Trump says US is 'very close' to meeting objectives in Iran, signals wind-down of military involvement
President Trump signaled Friday night that the United States is preparing to wind down its involvement in the conflict with Iran, declaring that American forces are "very close" to meeting their objectives in the weeks-long campaign that has reshaped the Middle Eastern security landscape.
In a Truth Social post, Trump said the U.S. is "considering winding down its involvement in the regional conflict," a statement that comes after the U.S. and Israel launched a joint military campaign against Iran late last month. The conflict has, by the administration's account, completely degraded Iran's military infrastructure, destroyed its Defense Industrial Base, eliminated its Navy and Air Force, and prevented it from acquiring nuclear capabilities.
The campaign also resulted in the death of former Iranian Ayatollah Ali Khamenei.
Objectives Met, Burden Shifted
Trump's statement wasn't just a progress report. It was a directive. The president made clear that the United States has no intention of serving as a permanent security guarantor for a waterway that primarily benefits other nations.
"The Hormuz Strait will have to be guarded and policed, as necessary, by other Nations who use it — The United States does not."
The Strait of Hormuz, one of the world's most critical oil transit chokepoints, was effectively closed after Iranians targeted civilian oil tankers. Trump's position is straightforward: the nations that depend on that shipping lane should be the ones securing it. He named Israel, Saudi Arabia, Qatar, and the United Arab Emirates as U.S. allies in the region who could shoulder the responsibility, as Just The News reports.
"If asked, we will help these Countries in their Hormuz efforts, but it shouldn't be necessary once Iran's threat is eradicated. Importantly, it will be an easy Military Operation for them."
This is the Trump foreign policy doctrine in its clearest form. Act decisively when American interests demand it. Accomplish the mission.
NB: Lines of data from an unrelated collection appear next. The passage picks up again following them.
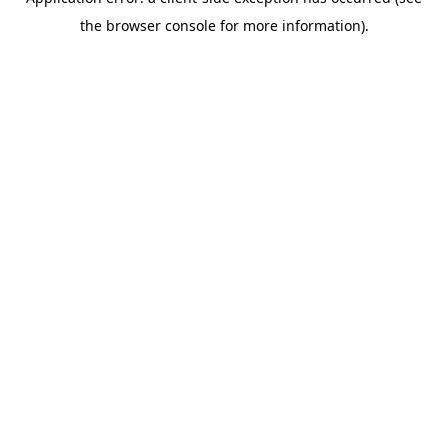
the browser console for more information).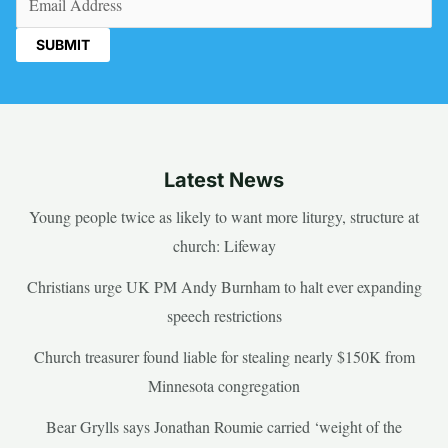
Latest News
Young people twice as likely to want more liturgy, structure at
church: Lifeway
Christians urge UK PM Andy Burnham to halt ever expanding
speech restrictions
Church treasurer found liable for stealing nearly $150K from
Minnesota congregation
Bear Grylls says Jonathan Roumie carried ‘weight of the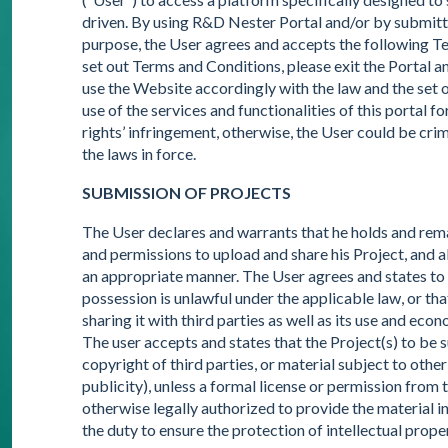
driven. By using R&D Nester Portal and/or by submitti
purpose, the User agrees and accepts the following Term
set out Terms and Conditions, please exit the Portal an
use the Website accordingly with the law and the set ou
use of the services and functionalities of this portal for 
rights’ infringement, otherwise, the User could be crim
the laws in force.
SUBMISSION OF PROJECTS
The User declares and warrants that he holds and remain
and permissions to upload and share his Project, and a
an appropriate manner. The User agrees and states to
possession is unlawful under the applicable law, or th
sharing it with third parties as well as its use and eco
The user accepts and states that the Project(s) to be
copyright of third parties, or material subject to other 
publicity), unless a formal license or permission from t
otherwise legally authorized to provide the material in
the duty to ensure the protection of intellectual prop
Then hand the baton to the nations with the most at stake. The U.S. military is not a global hall monitor, and the president has never pretended otherwise.
NATO Gets the Scolding It Earned
While Middle Eastern allies received a firm but cooperative tone, European allies and NATO got something sharper. Trump scolded European nations for refusing to help the U.S. reopen the Strait of Hormuz, even as Europe had supported U.S. and Israeli attacks on the Iranian regime.
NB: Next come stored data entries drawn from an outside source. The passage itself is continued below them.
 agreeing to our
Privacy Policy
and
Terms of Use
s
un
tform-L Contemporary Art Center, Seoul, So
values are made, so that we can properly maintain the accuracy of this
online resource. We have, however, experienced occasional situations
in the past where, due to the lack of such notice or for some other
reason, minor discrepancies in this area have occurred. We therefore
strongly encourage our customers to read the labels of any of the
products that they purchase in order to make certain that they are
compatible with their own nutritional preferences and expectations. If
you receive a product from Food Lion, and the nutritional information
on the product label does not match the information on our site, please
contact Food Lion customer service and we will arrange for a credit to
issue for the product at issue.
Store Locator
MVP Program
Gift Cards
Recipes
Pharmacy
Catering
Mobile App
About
"I am not surprised by their action, however, because I always considered NATO [...] to be a one way street — We will protect them, but they will do nothing for us, in particular, in a time of need."
The pattern is by now so familiar it barely qualifies as news. Europe cheers American military action when it serves European energy security and geopolitical interests. Europe vanishes when asked to contribute to the aftermath. The continent's leaders will issue statements of solidarity, attend summits, and pose for photographs. They will not commit ships to a strait whose economies depend on.
Trump has been making this argument since his first term. The difference now is that he's making it from a position of demonstrated strength, not theoretical grievance. The U.S. just dismantled Iran's military capability alongside Israel. The leverage is real.
What 'Decimated' Looks Like
The scope of what the U.S. and Israeli campaign accomplished deserves its own accounting. According to the president, American and Israeli forces destroyed Iran's missile capability, launchers, and everything else about them. They eliminated Iran's Navy and Air Force. They dismantled the Defense Industrial Base that sustained Iran's weapons programs. And they removed Iran's path to nuclear weapons.
"Fortunately, we have decimated Iran's Military."
For decades, the foreign policy establishment treated Iran's nuclear ambitions as a problem to be managed through diplomatic frameworks, inspection regimes, and cash-laden agreements. The 2015 nuclear deal was the crown jewel of that approach, a deal that shipped pallets of currency to Tehran in exchange for promises the regime never intended to keep. The alternative, we were told endlessly, was unthinkable.
The weeks-long campaign has now provided an answer to every think tank white paper that argued containment was the only option. It wasn't.
The Road Ahead
Trump's signal that the conflict is nearing its end raises practical questions about what comes next. The military degradation of Iran is one thing. The political vacuum it creates is another. Regional allies will need to step into security roles they've been content to let Washington fill for decades. The Strait of Hormuz is the immediate test case, but it won't be the last.
The president's framing on Monday made the expectations explicit. Middle Eastern nations that benefit from regional stability must now invest in it. European nations that depend on energy flows through the Strait must either contribute or stop expecting American sailors to do it for them.
None of this is charity. It's a recalibration. The United States acted when the threat demanded action, with speed and with Israel at its side. The objective was never to occupy another Middle Eastern country or to build another nation. It was to eliminate a threat.
By every measure Trump has laid out, that mission is nearly complete. What the rest of the world does with the security environment America just created is, for once, their problem.